Mortgage-backed Securities and Market Liquidity
So let’s get down to it. How exactly are Mortgage-backed securities created? First, you have someone who needs a loan for a home. They go to their local bank and the bank issues them a loan. However, when in possession of the bank, these mortgages aren’t tradable and they can’t be bought and sold easily because every mortgage for every home has a different loan amount and interest rate. However, being able to create a basic unit of measurement for mortgages, makes it possible to trade and sell mortgages like shares of stock. The process of changing a bundle of mortgages into tradable units of mortgage stock is called securitization. Again, these are secure shares of mortgage-specific stocks that are a safer investment precisely because they won’t drastically change in price.
This in turn creates market liquidity. This is when an individual or firm can quickly purchase or sell an asset without causing a drastic change in the asset’s price. This is essential to the stability of markets. Because MBSs are almost identical to trading stocks, mortgage brokers do need to follow the economy closely and how it’ll impact the housing market. They also need to make sure that when they trade stock that their assets are not losing value every time a bundle of mortgages (MBSs) changes hands. In this way, the US economy and the housing market are directly linked through a parallel association.
However, local banks can’t securitize mortgages into MBSs on their own. To do this, they’ll need the help of a larger investment bank. This investment bank will then help assemble a sort of shell-corporation that can securitize mortgages into MBSs and sell them as shares of stock to investors. Investors, (such as Rate Leaf), then buy up these mortgages.
Naturally, there are different subsets of mortgage-backed-securities that you can invest in, which are known as tranches. Tranches are used as categories to determine an investor’s ROI. There are three: equity, mezzanine, and senior.
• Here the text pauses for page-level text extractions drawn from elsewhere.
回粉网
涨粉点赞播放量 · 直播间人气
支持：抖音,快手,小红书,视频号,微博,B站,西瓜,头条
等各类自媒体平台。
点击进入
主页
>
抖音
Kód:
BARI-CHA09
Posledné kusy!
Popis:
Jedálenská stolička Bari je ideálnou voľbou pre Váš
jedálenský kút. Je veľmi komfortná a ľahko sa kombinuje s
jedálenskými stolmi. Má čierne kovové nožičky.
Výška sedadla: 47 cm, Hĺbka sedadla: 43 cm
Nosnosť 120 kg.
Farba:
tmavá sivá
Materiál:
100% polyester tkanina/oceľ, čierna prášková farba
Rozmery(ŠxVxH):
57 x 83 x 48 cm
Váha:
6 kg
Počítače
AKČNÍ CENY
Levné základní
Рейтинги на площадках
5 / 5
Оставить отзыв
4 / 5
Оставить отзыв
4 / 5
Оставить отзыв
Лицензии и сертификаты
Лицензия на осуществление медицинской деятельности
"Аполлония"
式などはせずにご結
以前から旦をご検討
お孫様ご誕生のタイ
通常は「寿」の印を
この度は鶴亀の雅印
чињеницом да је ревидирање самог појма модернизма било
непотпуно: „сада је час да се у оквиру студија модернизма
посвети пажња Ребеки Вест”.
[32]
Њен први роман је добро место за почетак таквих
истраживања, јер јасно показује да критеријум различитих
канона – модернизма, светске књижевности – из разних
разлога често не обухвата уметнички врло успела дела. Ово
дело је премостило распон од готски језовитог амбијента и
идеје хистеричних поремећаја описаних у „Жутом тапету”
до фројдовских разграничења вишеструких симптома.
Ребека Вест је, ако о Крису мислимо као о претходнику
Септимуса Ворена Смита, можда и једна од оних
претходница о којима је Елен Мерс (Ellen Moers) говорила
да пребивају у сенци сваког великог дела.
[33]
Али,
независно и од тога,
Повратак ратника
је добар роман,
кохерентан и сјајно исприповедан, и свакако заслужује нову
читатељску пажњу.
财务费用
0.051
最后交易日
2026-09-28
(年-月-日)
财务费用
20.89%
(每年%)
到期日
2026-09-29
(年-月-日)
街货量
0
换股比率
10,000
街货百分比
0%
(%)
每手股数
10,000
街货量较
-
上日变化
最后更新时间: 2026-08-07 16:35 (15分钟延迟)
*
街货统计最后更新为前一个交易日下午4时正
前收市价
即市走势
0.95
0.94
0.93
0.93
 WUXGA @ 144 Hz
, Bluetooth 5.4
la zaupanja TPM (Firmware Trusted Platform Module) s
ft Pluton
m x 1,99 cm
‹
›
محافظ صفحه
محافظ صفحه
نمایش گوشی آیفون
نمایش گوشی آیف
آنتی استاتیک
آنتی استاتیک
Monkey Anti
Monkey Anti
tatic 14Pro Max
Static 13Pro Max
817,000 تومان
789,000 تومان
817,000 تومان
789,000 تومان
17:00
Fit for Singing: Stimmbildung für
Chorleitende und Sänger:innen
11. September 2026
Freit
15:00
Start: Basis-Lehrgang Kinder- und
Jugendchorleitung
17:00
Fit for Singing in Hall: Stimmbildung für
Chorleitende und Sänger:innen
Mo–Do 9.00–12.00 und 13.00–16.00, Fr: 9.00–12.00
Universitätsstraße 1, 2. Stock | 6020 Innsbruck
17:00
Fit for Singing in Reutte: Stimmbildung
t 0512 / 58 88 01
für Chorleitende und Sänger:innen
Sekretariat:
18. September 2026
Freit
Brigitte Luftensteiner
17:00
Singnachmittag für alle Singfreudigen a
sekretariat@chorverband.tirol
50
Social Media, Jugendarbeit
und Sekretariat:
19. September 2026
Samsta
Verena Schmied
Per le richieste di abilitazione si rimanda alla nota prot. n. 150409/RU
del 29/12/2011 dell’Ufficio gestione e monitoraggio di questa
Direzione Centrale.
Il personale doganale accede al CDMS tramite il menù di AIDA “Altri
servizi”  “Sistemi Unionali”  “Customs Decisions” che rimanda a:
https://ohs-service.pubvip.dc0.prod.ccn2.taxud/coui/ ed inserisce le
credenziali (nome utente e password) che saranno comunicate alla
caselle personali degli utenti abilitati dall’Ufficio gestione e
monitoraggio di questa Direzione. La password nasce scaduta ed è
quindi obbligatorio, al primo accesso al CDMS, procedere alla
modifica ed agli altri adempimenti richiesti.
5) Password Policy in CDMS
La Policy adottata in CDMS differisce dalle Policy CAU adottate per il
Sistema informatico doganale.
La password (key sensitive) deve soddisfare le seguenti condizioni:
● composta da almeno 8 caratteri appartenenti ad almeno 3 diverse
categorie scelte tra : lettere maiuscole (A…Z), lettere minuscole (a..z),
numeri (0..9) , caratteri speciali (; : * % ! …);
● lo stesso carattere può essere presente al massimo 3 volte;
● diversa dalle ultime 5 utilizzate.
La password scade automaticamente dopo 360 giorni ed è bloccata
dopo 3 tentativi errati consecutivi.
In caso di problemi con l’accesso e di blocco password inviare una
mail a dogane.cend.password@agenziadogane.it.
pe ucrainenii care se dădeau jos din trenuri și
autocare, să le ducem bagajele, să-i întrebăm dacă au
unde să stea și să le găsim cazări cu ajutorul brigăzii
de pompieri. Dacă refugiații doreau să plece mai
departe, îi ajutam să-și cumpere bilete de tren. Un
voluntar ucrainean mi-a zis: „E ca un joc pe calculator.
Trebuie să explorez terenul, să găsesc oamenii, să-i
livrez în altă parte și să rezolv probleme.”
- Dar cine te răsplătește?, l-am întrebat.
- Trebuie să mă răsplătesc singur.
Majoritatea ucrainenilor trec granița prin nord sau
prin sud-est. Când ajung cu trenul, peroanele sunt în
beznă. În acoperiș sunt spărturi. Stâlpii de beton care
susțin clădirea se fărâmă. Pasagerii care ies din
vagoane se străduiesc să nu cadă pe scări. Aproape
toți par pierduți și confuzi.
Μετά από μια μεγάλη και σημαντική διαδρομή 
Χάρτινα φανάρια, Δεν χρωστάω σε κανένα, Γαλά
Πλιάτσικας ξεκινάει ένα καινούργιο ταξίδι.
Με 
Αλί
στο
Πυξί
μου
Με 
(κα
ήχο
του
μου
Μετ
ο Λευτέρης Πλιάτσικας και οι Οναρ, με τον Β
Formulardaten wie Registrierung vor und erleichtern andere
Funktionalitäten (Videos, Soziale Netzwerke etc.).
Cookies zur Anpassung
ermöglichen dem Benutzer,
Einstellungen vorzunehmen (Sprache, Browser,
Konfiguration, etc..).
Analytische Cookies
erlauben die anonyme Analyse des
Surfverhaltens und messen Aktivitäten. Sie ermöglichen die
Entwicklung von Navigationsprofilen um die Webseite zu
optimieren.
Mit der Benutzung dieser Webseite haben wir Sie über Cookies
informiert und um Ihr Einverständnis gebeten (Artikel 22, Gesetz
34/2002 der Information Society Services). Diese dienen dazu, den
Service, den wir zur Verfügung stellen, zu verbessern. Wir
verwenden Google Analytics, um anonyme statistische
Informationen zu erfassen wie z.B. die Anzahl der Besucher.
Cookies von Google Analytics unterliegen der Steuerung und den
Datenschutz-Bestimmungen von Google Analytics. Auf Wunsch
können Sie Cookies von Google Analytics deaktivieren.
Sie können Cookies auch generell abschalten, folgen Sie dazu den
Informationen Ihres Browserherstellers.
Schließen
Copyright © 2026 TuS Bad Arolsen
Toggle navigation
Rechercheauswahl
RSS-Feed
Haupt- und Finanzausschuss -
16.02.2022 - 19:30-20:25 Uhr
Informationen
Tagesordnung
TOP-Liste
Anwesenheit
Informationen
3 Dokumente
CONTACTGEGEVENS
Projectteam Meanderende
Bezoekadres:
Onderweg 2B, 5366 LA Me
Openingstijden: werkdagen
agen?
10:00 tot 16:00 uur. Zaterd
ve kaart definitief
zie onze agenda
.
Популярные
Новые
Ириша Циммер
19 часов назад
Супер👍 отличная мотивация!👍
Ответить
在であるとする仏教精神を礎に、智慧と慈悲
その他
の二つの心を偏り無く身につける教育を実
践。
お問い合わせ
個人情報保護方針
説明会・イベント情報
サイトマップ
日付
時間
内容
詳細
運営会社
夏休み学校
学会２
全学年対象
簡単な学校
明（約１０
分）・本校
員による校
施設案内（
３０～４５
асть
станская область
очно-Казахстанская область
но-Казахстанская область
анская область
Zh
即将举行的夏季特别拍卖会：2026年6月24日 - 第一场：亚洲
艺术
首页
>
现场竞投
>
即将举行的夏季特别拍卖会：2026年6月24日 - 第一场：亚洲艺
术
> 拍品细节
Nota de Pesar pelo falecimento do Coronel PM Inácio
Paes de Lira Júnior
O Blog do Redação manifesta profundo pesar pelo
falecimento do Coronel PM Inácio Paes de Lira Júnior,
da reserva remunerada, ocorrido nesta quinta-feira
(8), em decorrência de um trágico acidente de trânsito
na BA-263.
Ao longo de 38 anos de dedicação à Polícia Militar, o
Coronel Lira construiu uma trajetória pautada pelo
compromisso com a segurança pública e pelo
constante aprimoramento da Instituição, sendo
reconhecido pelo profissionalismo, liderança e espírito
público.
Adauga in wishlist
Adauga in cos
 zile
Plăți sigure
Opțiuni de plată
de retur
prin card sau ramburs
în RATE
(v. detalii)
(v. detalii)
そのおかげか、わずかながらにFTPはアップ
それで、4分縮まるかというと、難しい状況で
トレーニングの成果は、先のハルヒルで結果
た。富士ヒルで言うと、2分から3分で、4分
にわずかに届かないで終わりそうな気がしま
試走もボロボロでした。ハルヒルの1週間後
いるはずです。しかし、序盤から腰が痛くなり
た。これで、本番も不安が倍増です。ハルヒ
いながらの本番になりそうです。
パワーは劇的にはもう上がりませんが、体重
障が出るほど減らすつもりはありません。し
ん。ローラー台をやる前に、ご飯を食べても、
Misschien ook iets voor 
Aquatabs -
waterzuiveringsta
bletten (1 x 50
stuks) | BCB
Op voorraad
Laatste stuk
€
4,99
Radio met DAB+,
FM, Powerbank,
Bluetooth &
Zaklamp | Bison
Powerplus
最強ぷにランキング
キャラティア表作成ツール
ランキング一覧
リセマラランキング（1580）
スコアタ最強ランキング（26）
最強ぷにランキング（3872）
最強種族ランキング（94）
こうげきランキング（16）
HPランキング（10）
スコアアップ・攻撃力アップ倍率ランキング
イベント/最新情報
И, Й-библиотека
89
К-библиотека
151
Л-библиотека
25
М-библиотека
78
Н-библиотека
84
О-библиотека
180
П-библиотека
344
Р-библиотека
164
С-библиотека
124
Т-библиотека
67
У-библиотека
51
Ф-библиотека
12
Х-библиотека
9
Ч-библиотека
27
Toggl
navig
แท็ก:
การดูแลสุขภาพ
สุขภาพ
These three categories all come with different levels of risks and yields. But we’ll get more into that later. The point is that once investors buy these mortgage-backed securities, they’ve essentially bought up mortgages that they’re now waiting for other people to buy from them.
Why do banks even go through the trouble of doing this? The answer is fees. Throughout the home buying process, brokers must deal with a complex network of real estate and finance professionals. Each of them make fees off of the home buying process. These fees give banks the liquidity to continue buying up more loans and recreating the cycle of MBS securitization.